It just shows what America and the world is capable of when we set our minds to it.
NASA released this picture to celebrate its birthday.
30 years, already!?
https://www.bbc.co.uk/news/science-environment-52106420

(Couldn't see another post on this mods, apologies if so?)
That’s an amazing photo the actual size is incomprehensible though.
Missed the start but re-started from the beginning on iplayer. Excellent programme. Always blown away by the images from Hubble.
The scale of the pictures it takes. The size of the objects (in light years) and the amount of light years away.
It's beyond comprehension. We can't be alone in this huge universe can we?
Pah! Fake images, don't you know the universe is flat!
The size and distances of the galaxies and systems are too much for my tiny brain to comprihend.
Will watch later on catch-up but some truly amazing images in the BBC article.
The technology and interstellar distances are staggering.

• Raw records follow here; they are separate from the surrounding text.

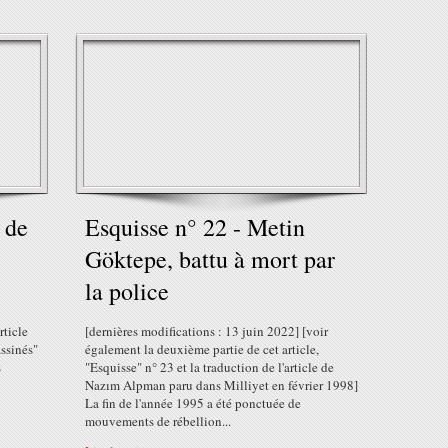
 de
Esquisse n° 22 - Metin
Göktepe, battu à mort par
la police
rticle
[dernières modifications : 13 juin 2022] [voir
assinés"
également la deuxième partie de cet article,
s
"Esquisse" n° 23 et la traduction de l'article de
Nazım Alpman paru dans Milliyet en février 1998]
La fin de l'année 1995 a été ponctuée de
mouvements de rébellion...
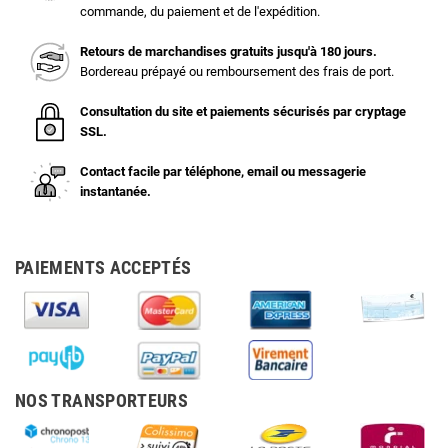
commande, du paiement et de l'expédition.
Retours de marchandises gratuits jusqu'à 180 jours.
Bordereau prépayé ou remboursement des frais de port.
Consultation du site et paiements sécurisés par cryptage
SSL.
Contact facile par téléphone, email ou messagerie
instantanée.
PAIEMENTS ACCEPTÉS
NOS TRANSPORTEURS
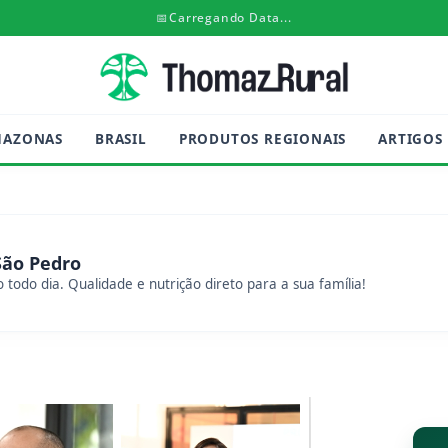
📅
Carregando Data...
MAZONAS
BRASIL
PRODUTOS REGIONAIS
ARTIGOS
São Pedro
 todo dia. Qualidade e nutrição direto para a sua família!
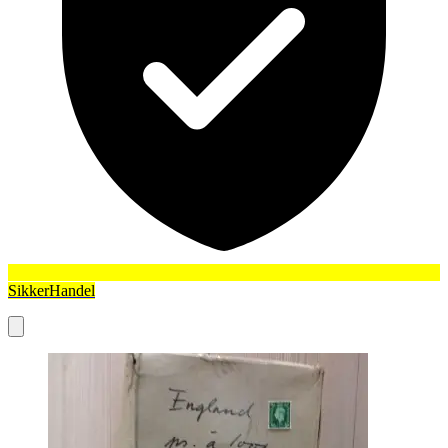
SikkerHandel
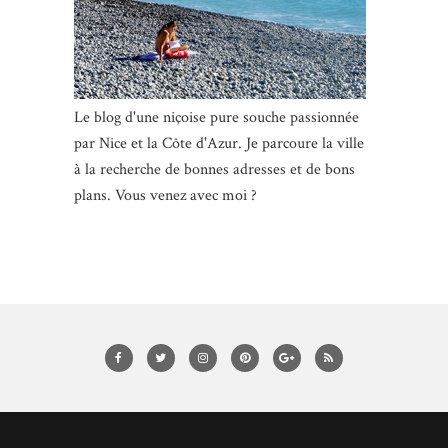
Le blog d'une niçoise pure souche passionnée
par Nice et la Côte d'Azur. Je parcoure la ville
à la recherche de bonnes adresses et de bons
plans. Vous venez avec moi ?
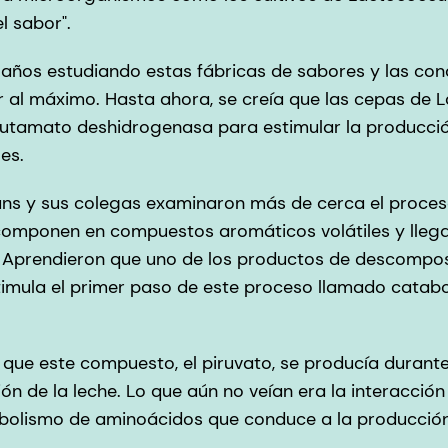
el sabor".
an años estudiando estas fábricas de sabores y las co
r al máximo. Hasta ahora, se creía que las cepas de 
glutamato deshidrogenasa para estimular la producc
les.
ns y sus colegas examinaron más de cerca el proceso
omponen en compuestos aromáticos volátiles y lleg
. Aprendieron que uno de los productos de descomposi
timula el primer paso de este proceso llamado catab
que este compuesto, el piruvato, se producía durante 
ión de la leche. Lo que aún no veían era la interacció
tabolismo de aminoácidos que conduce a la producci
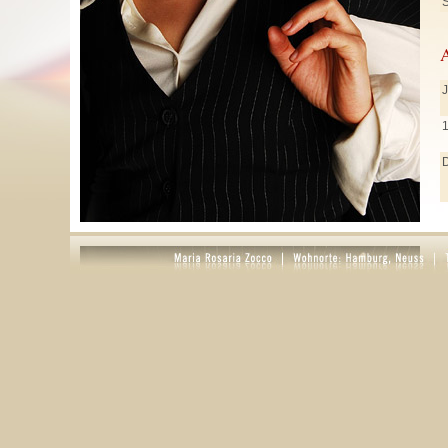
S
J
J
M
A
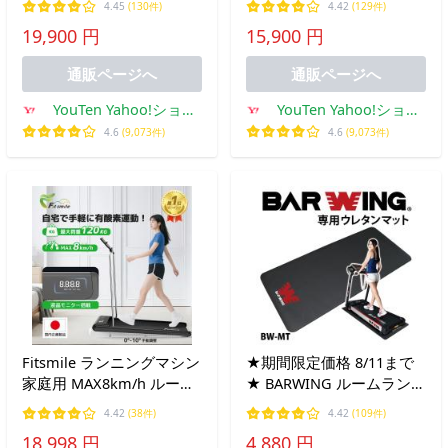
4.45
(130件)
4.42
(129件)
MAX12km/h ランニングマ
ンニングマシーン トレッ
19,900 円
15,900 円
シン ランニングマシーン
ドミル 折り畳み ハンドル
無し
通販ページへ
通販ページへ
YouTen Yahoo!ショッ
YouTen Yahoo!ショッ
ピング店
ピング店
4.6
(9,073件)
4.6
(9,073件)
Fitsmile ランニングマシン
★期間限定価格 8/11まで
家庭用 MAX8km/h ルーム
★ BARWING ルームランナ
ランナー アプリ連動型 ス
ー 専用 マット ランニング
4.42
(38件)
4.42
(109件)
タンド付き 静音 最大荷重
マシン ウォーキング フィ
18,998 円
4,880 円
120kg 組み立て不要 専用
ットネス ぶら下がり健康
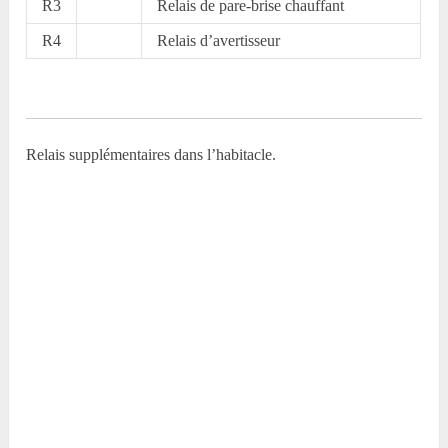
R3
Relais de pare-brise chauffant
R4
Relais d’avertisseur
Relais supplémentaires dans l’habitacle.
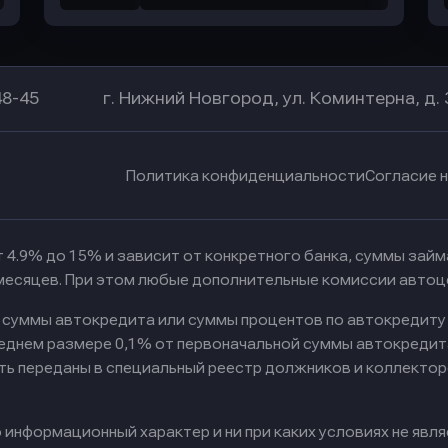
48-45
г. Нижний Новгород, ул. Коминтерна, д. 
Политика конфиденциальности
Согласие 
 4.9% до 15% и зависит от конкретного банка, суммы зай
 месяцев. При этом любые дополнительные комиссии автоц
к суммы автокредита или суммы процентов по автокредиту
реднем размере 0,1% от первоначальной суммы автокредит
ть переданы в специальный реестр должников и коллектор
информационный характер и ни при каких условиях не явл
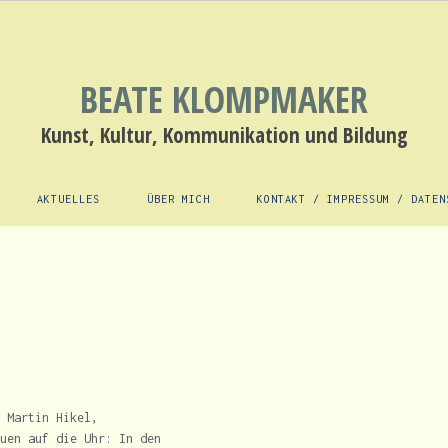
BEATE KLOMPMAKER
Kunst, Kultur, Kommunikation und Bildung
AKTUELLES
ÜBER MICH
KONTAKT / IMPRESSUM / DATEN
 Martin Hikel,
uen auf die Uhr: In den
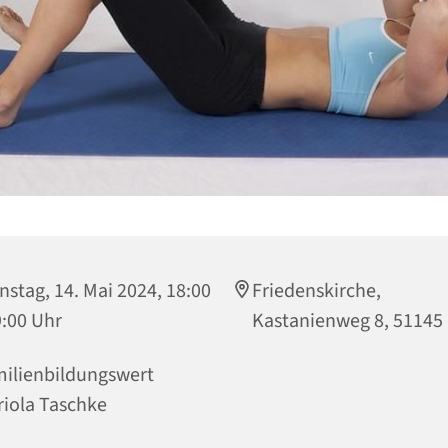
nstag, 14. Mai 2024, 18:00
Friedenskirche,
9:00 Uhr
Kastanienweg 8, 51145
ilienbildungswert
iola Taschke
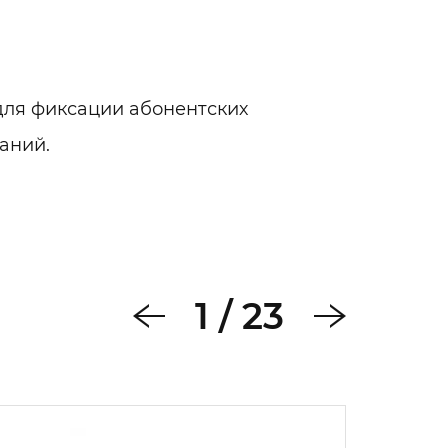
ля фиксации абонентских
даний.
1
/
23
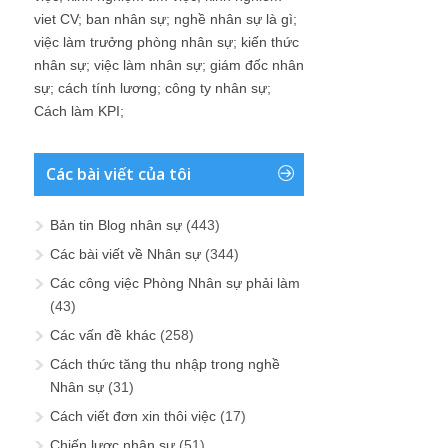
viet CV
;
ban nhân sự
;
nghề nhân sự là gì
;
việc làm trưởng phòng nhân sự
;
kiến thức
nhân sự
;
việc làm nhân sự
;
giám đốc nhân
sự
;
cách tính lương
;
công ty nhân sự
;
Cách làm KPI
;
Các bài viết của tôi
Bản tin Blog nhân sự
(443)
Các bài viết về Nhân sự
(344)
Các công việc Phòng Nhân sự phải làm
(43)
Các vấn đề khác
(258)
Cách thức tăng thu nhập trong nghề
Nhân sự
(31)
Cách viết đơn xin thôi việc
(17)
Chiến lược nhân sự
(51)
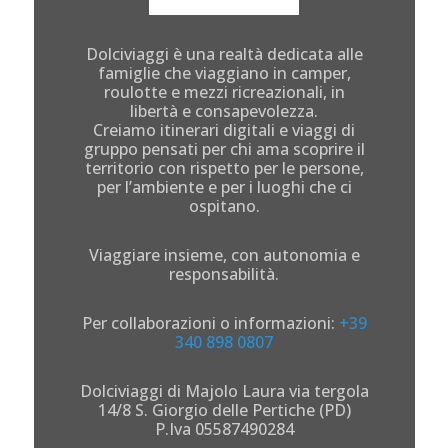
Dolciviaggi è una realtà dedicata alle
famiglie che viaggiano in camper,
roulotte e mezzi ricreazionali, in
libertà e consapevolezza.
Creiamo itinerari digitali e viaggi di
gruppo pensati per chi ama scoprire il
territorio con rispetto per le persone,
per l’ambiente e per i luoghi che ci
ospitano.
Viaggiare insieme, con autonomia e
responsabilità.
Per collaborazioni o informazioni:
+39
340 898 0807
Dolciviaggi di Majolo Laura via tergola
14/8 S. Giorgio delle Pertiche (PD)
P.Iva 05587490284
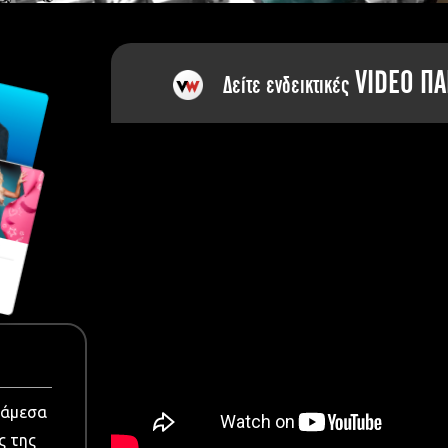
dia
VIDEO ΠΑ
Δείτε ενδεικτικές
νάμεσα
ς της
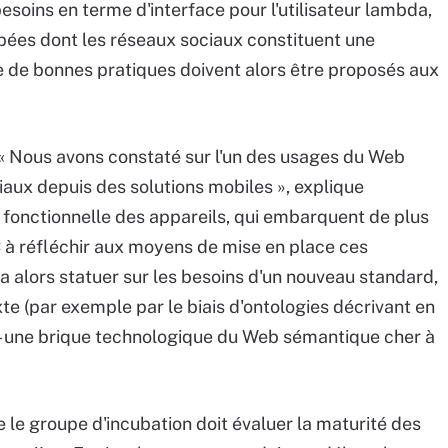
 besoins en terme d'interface pour l'utilisateur lambda,
pées dont les réseaux sociaux constituent une
e de bonnes pratiques doivent alors être proposés aux
n, « Nous avons constaté sur l'un des usages du Web
iaux depuis des solutions mobiles », explique
fonctionnelle des appareils, qui embarquent de plus
 à réfléchir aux moyens de mise en place ces
ra alors statuer sur les besoins d'un nouveau standard,
e (par exemple par le biais d'ontologies décrivant en
 – une brique technologique du Web sémantique cher à
le groupe d'incubation doit évaluer la maturité des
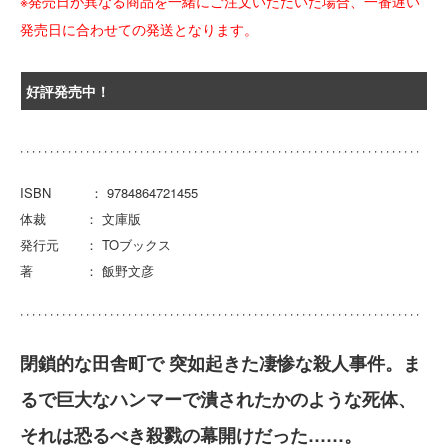
※発売日が異なる商品を一緒にご注文いただいた場合、一番遅い
発売日に合わせての発送となります。
好評発売中！
ISBN ： 9784864721455
体裁 ： 文庫版
発行元 ： TOブックス
著 ： 飯野文彦
閉鎖的な田舎町で 突如起きた凄惨な殺人事件。ま
るで巨大なハンマーで潰されたかのような死体、
それは恐るべき殺戮の幕開けだった……。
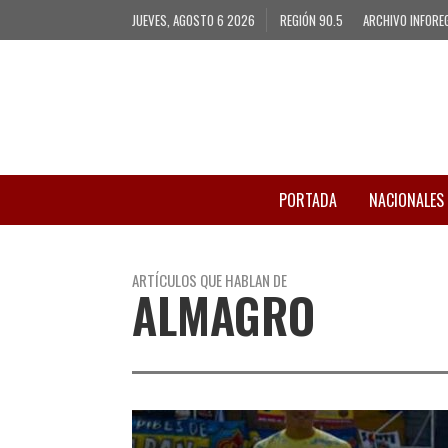
JUEVES, AGOSTO 6 2026
REGIÓN 90.5
ARCHIVO INFORE
PORTADA
NACIONALES
ARTÍCULOS QUE HABLAN DE
ALMAGRO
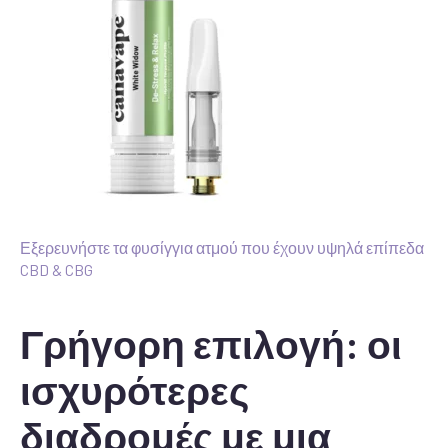
Εξερευνήστε τα φυσίγγια ατμού που έχουν υψηλά επίπεδα
CBD & CBG
Γρήγορη επιλογή: οι
ισχυρότερες
διαδρομές με μια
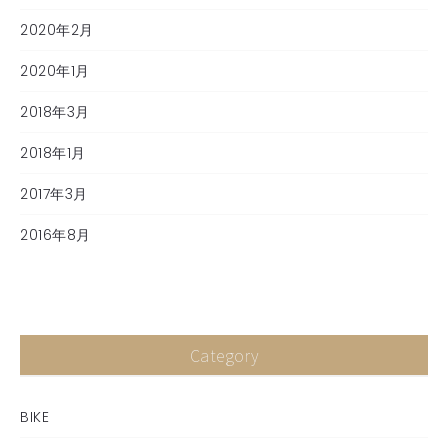
2020年2月
2020年1月
2018年3月
2018年1月
2017年3月
2016年8月
Category
BIKE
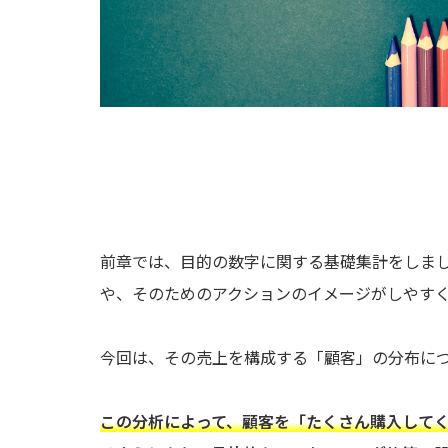
前章では、目的の数字に関する基礎集計をしま
や、そのためのアクションのイメージがしやす
今回は、その売上を構成する「顧客」の分布に
この分析によって、顧客を「たくさん購入して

When Cheops, JWST and Hubble are all up there and gathering data....who knows what we'll find?
Wow, 30 years already? I can vaguely recall the launch and subsequent technical issues regarding blurred photos!
Wow, 30 years already? I can vaguely recall the launch and subsequent technical issues regarding blurred photos!
Same here! Was just as I was starting secondary school, I remember watching it on John Craven's Newsround!
The programme was amazing (although a bit more in depth science around the imagery would have been good) and the images mind blowing. That kind of scale just doesn't add up, it's difficult to comprehend gas clouds that are 30 TRILLION km high!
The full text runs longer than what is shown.